[Dataset entries]

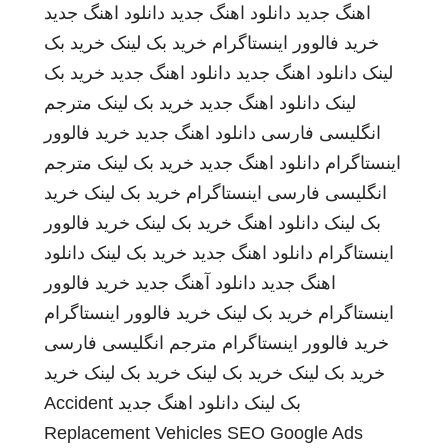
اهنگ جدید
دانلود اهنگ جدید
دانلود اهنگ جدید
خرید فالوور اینستاگرام
خرید بک لینک
خرید بک
لینک
دانلود اهنگ جدید
دانلود اهنگ جدید
خرید بک
لینک
دانلود اهنگ جدید
خرید بک لینک
مترجم
انگلیسی فارسی
دانلود اهنگ جدید
خرید فالوور
اینستاگرام
دانلود اهنگ جدید
خرید بک لینک
مترجم
انگلیسی فارسی
اینستاگرام
خرید بک لینک
خرید
بک لینک
دانلود اهنگ
خرید بک لینک
خرید فالوور
اینستاگرام
دانلود اهنگ جدید
خرید بک لینک
دانلود
اهنگ جدید
دانلود آهنگ جدید
خرید فالوور
اینستاگرام
خرید بک لینک
خرید فالوور اینستاگرام
خرید فالوور اینستاگرام
مترجم انگلیسی فارسی
خرید بک لینک
خرید بک لینک
خرید بک لینک
خرید
بک لینک
دانلود اهنگ جدید
Accident
Replacement Vehicles
SEO Google Ads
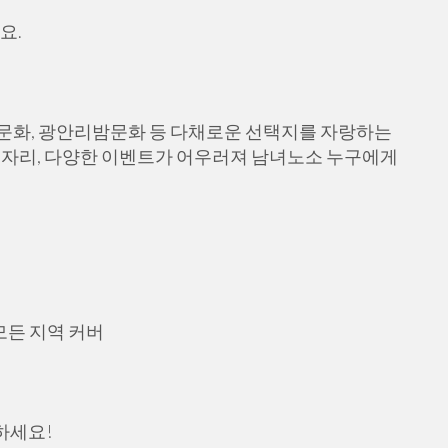
요.
문화, 광안리밤문화 등 다채로운 선택지를 자랑하는
술자리, 다양한 이벤트가 어우러져 남녀노소 누구에게
모든 지역 커버
작하세요!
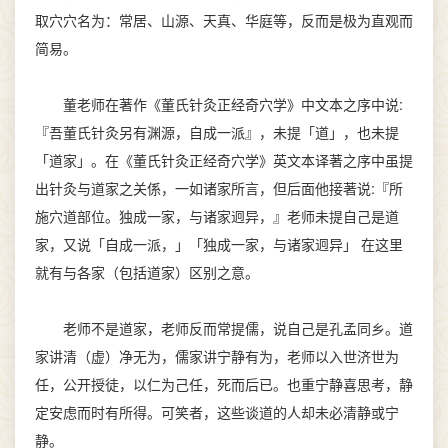
取穴穴名为：常居、山源、天真、华庭等，反而是极为直观而
简易。
董老师在著作《董氏针灸正经奇穴学》中文本之序中说:
『吾董氏针灸另有渊源，自成一派』，未提「道」，也未提
「道家」。在《董氏针灸正经奇穴学》英文本译著之序中虽提
出针灸与道家之关係，一如诸家所言，但后面他接著说:『所
施穴道部位。独成一家，与诸家迥异，』老师未提自己是道
家，又说「自成一派，」「独成一家，与诸家迥异」 在这里
就有与各家（包括道家）区别之意。
老师不是道家，老师反而常提儒，说自己是孔孟同乡。道
家讲清（虚）净无为，儒家讲宁静有为，老师以入世济世为
任，公开授徒，以仁为己任，死而后已。也重宁静喜思考，静
定安虑而时有所得。可笑者，这些谈道的人却未必清静或宁
静。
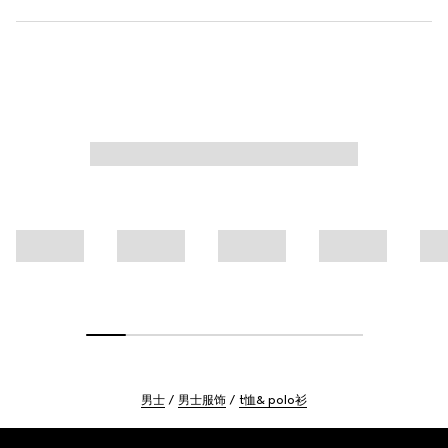
男士
男士服饰
t恤& polo衫
Footer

[/Dataset entries]

Problem to solve — Where a line in the records above contains the word "董氏针灸正经奇穴学", include it in the count; state the total and nothing more.

Task output — 2